Une remarque pour commencer dirigée aux organisateurs : quand on programme une soirée, on ne la met pas le cul entre deux chaises avec un début à 19H30 et une conclusion tardive, après le départ des RER et des métros. Soit on commence tôt et on finit vers minuit pour que tout le monde puisse rentrer et se reposer avant de partir au boulot le vendredi (oui, bizarrement, il y a des gens qui vont aux concerts et travaillent le lendemain) ou on fait une soirée complète et on commence tard pour finir avec les premiers métros et bus. Logique mais pas tant que ça pour une organisation dont le concert s’est terminé avec les derniers moyens de transport. Pratique quand on bosse le lendemain et que l’on habite pas sur Paris! Merci à l’ami qui m’a hébergé sinon je n’aurais pas pu rester jusqu’au bout à cause de cette élitisme débile. Les concerts sont pour tout le monde, pas juste les parisiens.
Nous fûmes, moi et mon compagnon de route, bien avisés (mais pas totalement) d’arriver vers 20h30 et ainsi de louper un peu le début de la soirée quand on a constaté ce que l’on nous avait réservé. De la musique de club, fade et niaise. La salle remplie de bras croisés et de timides hochements de tête nous incitant à sortir en attendant mieux. Même topo pour les deux autres Dj d’ouverture malgré des allés et retour dans la salle de temps à autre avec un minimum d’espoir (mention spéciale au passage d’une chanson pop année 80 que j’avais oublié, à juste titre, et que l’on m’a remis dans la tête)

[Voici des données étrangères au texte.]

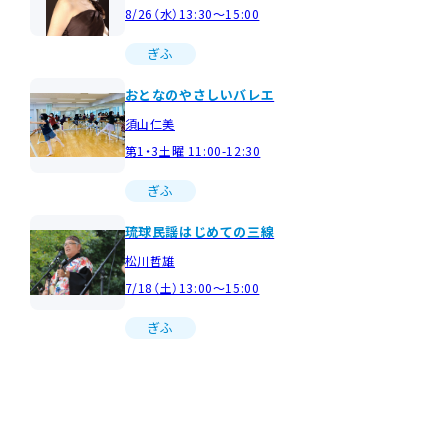
8/26（水）13:30～15:00
ぎふ
おとなのやさしいバレエ
須山仁美
第1・3土曜 11:00-12:30
ぎふ
琉球民謡はじめての三線
松川哲雄
7/18（土）13:00～15:00
ぎふ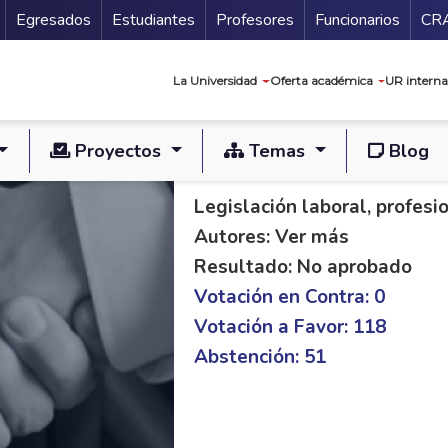
Secundario
Gu
Egresados
Estudiantes
Profesores
Funcionarios
CR
Navegación prin
La Universidad
Oferta académica
UR interna
Proyectos
Temas
Blog
PL C 147/19 S 330/
Legislación laboral, profes
Autores: Ver más
Resultado: No aprobado
Votación en Contra: 0
Votación a Favor: 118
Abstención: 51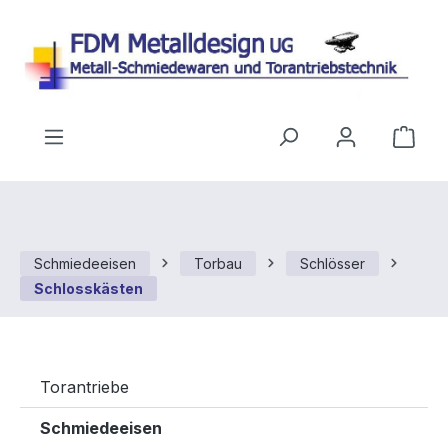
Zum Hauptinhalt springen
Ware
Schmiedeeisen
Torbau
Schlösser
Schlosskästen
Torantriebe
Schmiedeeisen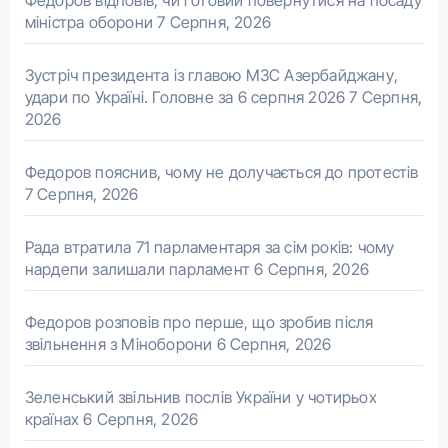
Федоров відповів, чи готовий повернутися на посаду
міністра оборони
7 Серпня, 2026
Зустріч президента із главою МЗС Азербайджану,
удари по Україні. Головне за 6 серпня 2026
7 Серпня,
2026
Федоров пояснив, чому не долучається до протестів
7 Серпня, 2026
Рада втратила 71 парламентаря за сім років: чому
нардепи залишали парламент
6 Серпня, 2026
Федоров розповів про перше, що зробив після
звільнення з Міноборони
6 Серпня, 2026
Зеленський звільнив послів України у чотирьох
країнах
6 Серпня, 2026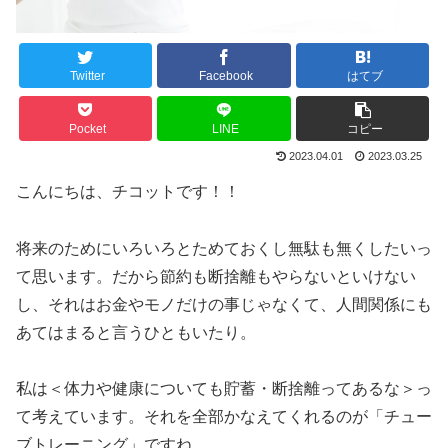
Twitter
Facebook
はてブ
Pocket
LINE
コピー
2023.04.01
2023.03.25
こんにちは、チコットです！！
将来のためにいろいろとためておくし無駄も無くしたいっ
て思います。だから節約も断捨離もやらないといけない
し、それはお金やモノだけの事じゃなくて、人間関係にも
あてはまると言うひともいたり。
私は＜体力や健康についても貯蓄・断捨離ってあるな＞っ
て考えています。それを全部かなえてくれるのが「チュー
ブトレーニング」ですね。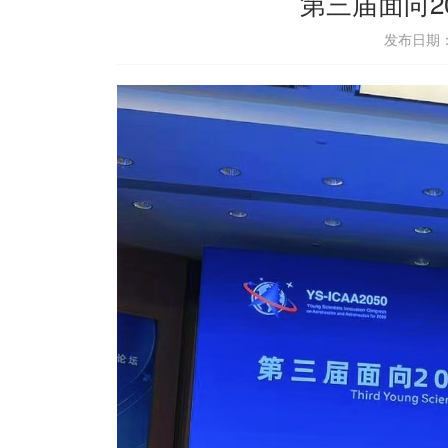
第三届面向2
发布日期：2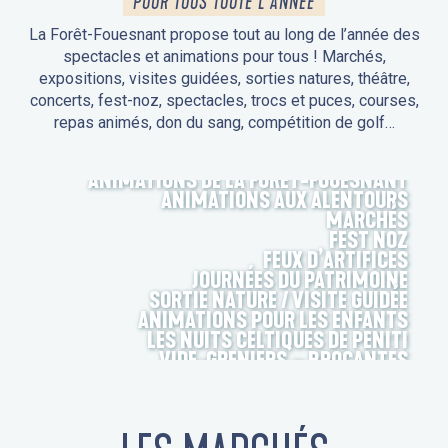
POUR TOUS TOUTE L'ANNÉE
La Forêt-Fouesnant propose tout au long de l’année des
spectacles et animations pour tous ! Marchés,
expositions, visites guidées, sorties natures, théâtre,
concerts, fest-noz, spectacles, trocs et puces, courses,
repas animés, don du sang, compétition de golf…
ANIMATIONS DE LA FORÊT-FOUESNANT
ANIMATIONS AUX ALENTOURS
MARCHÉS
FEST NOZ
FEUX D’ARTIFICES
JOURNÉES DU PATRIMOINE
SORTIE NATURE / VISITE GUIDÉE
ANIMATIONS POUR LES ENFANTS
LES NUITS CELTIQUES DE PENITI
VIDE-GRENIERS – BROCANTES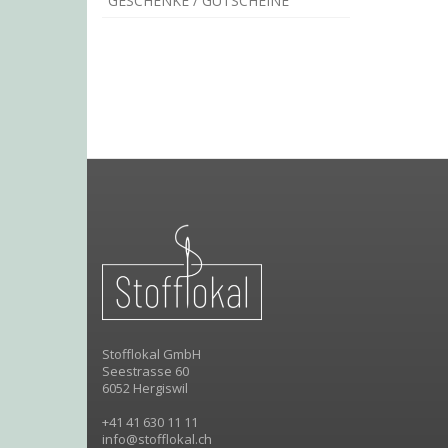
GESCHENKE / GUTSCHEINE
Stofflokal GmbH
Seestrasse 60
6052 Hergiswil
+41 41 630 11 11
info@stofflokal.ch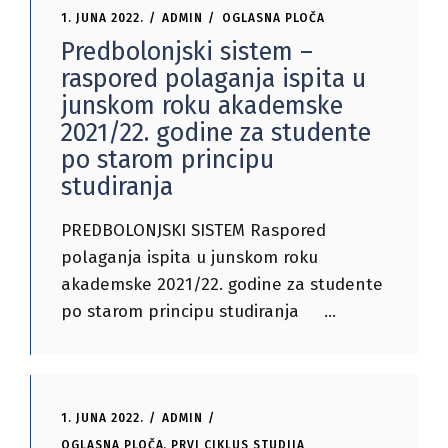
1. JUNA 2022.
ADMIN
OGLASNA PLOČA
Predbolonjski sistem –
raspored polaganja ispita u
junskom roku akademske
2021/22. godine za studente
po starom principu
studiranja
PREDBOLONJSKI SISTEM Raspored
polaganja ispita u junskom roku
akademske 2021/22. godine za studente
po starom principu studiranja
1. JUNA 2022.
ADMIN
OGLASNA PLOČA
,
PRVI CIKLUS STUDIJA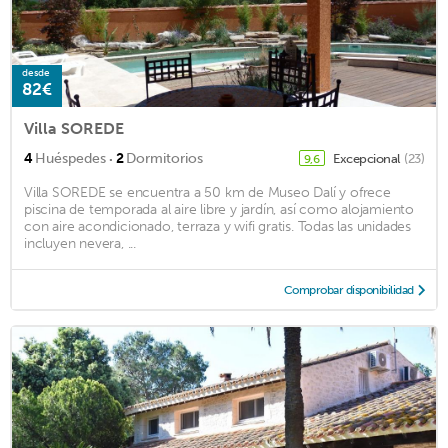
desde
82€
Villa SOREDE
·
4
Huéspedes
2
Dormitorios
Excepcional
(23)
9,6
Villa SOREDE se encuentra a 50 km de Museo Dalí y ofrece
piscina de temporada al aire libre y jardín, así como alojamiento
con aire acondicionado, terraza y wifi gratis. Todas las unidades
incluyen nevera, ...
Comprobar disponibilidad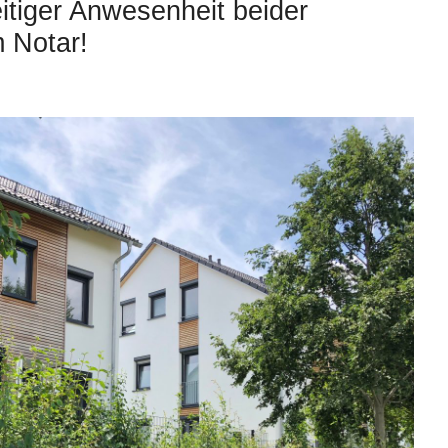
itiger Anwesenheit beider
 Notar!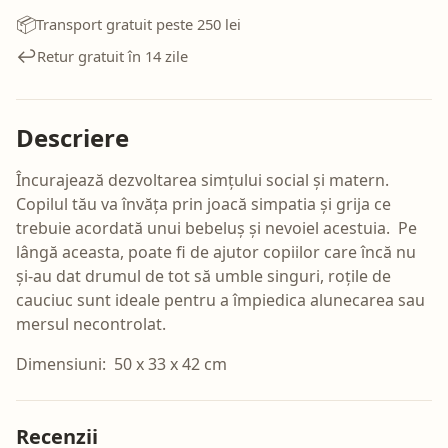
📦
Transport gratuit peste 250 lei
↩️
Retur gratuit în 14 zile
Descriere
Încurajează dezvoltarea simțului social și matern.
Copilul tău va învăța prin joacă simpatia și grija ce
trebuie acordată unui bebeluș și nevoiel acestuia. Pe
lângă aceasta, poate fi de ajutor copiilor care încă nu
și-au dat drumul de tot să umble singuri, roțile de
cauciuc sunt ideale pentru a împiedica alunecarea sau
mersul necontrolat.
Dimensiuni: 50 x 33 x 42 cm
Recenzii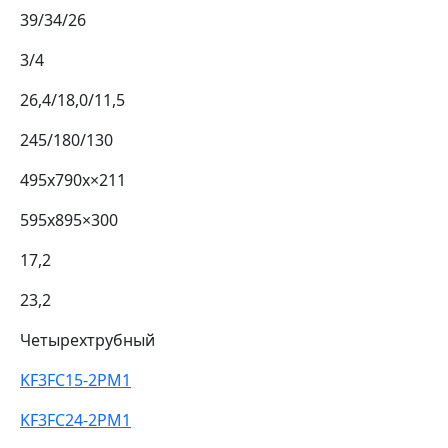
39/34/26
3/4
26,4/18,0/11,5
245/180/130
495х790х×211
595х895×300
17,2
23,2
Четырехтрубный
KF3FC15-2PM1
KF3FC24-2PM1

Nosaj Thing commence enfin vers 22H40 devant une animation de fond d’écran Windows complètement incohérente avec l’IDM qu’il nous présente, dix fois plus riche et dynamique que les trois Dj précédents. Meilleure réception aussi de la part du public qui ne le lui cachera pas avec moultes applaudissement en fin de set. Entre Flying Lotus et Four Tet, ce jeune asiatique californien flotte près de la tête d’affiche de ce soir, mais sans en atteindre la fraicheur. Les sonorités lumineuses qu’il projette sont dominées par une rythmique IDM assez house pour convenir à une atmosphère de club. Parfait pour le public de ce soir mais en revanche, passé une demi-heure son set m’a très vite ennuyé.
Enfin, après un déplacement de projecteur et le retard accumulé, Flying Lotus peut commencer vers minuit son set d’une heure et me rassurer de ne pas avoir perdu mon temps ce soir. Souriant et énergique, Steven Ellison aka Flying Lotus n’aura de cesse de réinventer ses morceaux dans des versions encore plus intelligentes, riches et denses. En nageant entre le cérébral et le dansant, il obtient un IDM ne reniant pas ses racines Drum and bass, gonflé d’éléments empruntés au rap et à la soul. La déconstruction commence dès le premier morceau avec une rythmique brisée et étouffante évoquant Dälek remixé par Venetian Snares. Le reste du set sera largement plus mélodique mais l’entrée en matière suffit à faire oublier l’heure, le public, l’agacement et de prendre son plaisir en sa compagnie.
Dansant avec son mix de manière à ce que chaque pulsation de son corps semble être transmise dans les machines qu’il manipule constamment, la projection d’images de Tetsuo, le chef d’oeuvre cyber punk de Shinya Tsukamoto derrière lui ne fait pas de doute quand à l’image qu’il se fait de son rapport à la machine. Il est lui-même homme machine, en symbiose avec son instrument. Décrit par certains sur les sites Rate Your Music et Last.fm comme du hip hop instrumental, les capacités de Wilson à remixer son propre travail et à le projeter dans un ailleurs rafraichissant lui permettent d’échapper à une catégorie aussi vague.
Son remix de Madvillain, transformé encore une fois ce soir là, ne permet pas d’en douter. Pourquoi alors le neveu de Alice Coltrane aurait-il choisit un titre empruntant un texte de Sun Ra, l’extra terrestre du free jazz déterminé à emmener le peuple noir dans les étoiles, où Madlib énonce « The wisdom of the past is the light of the past, the light which is to be the wisdom of the future, the light of the future casts the shadow of tomorrow » ? Difficile de ne pas y voir la transcription de la règle que suivent Madlib et Flying Lotus, emprunter au passé pour créer le présent. Un présent des plus enthousiasmant à l’aube d’un nouveau disque pour ce prodige à l’avenir rayonnant puisque le dernier titre, joué en rappel, sera l’un de son prochain album, Cosmogramma, à paraître le 3 Mai.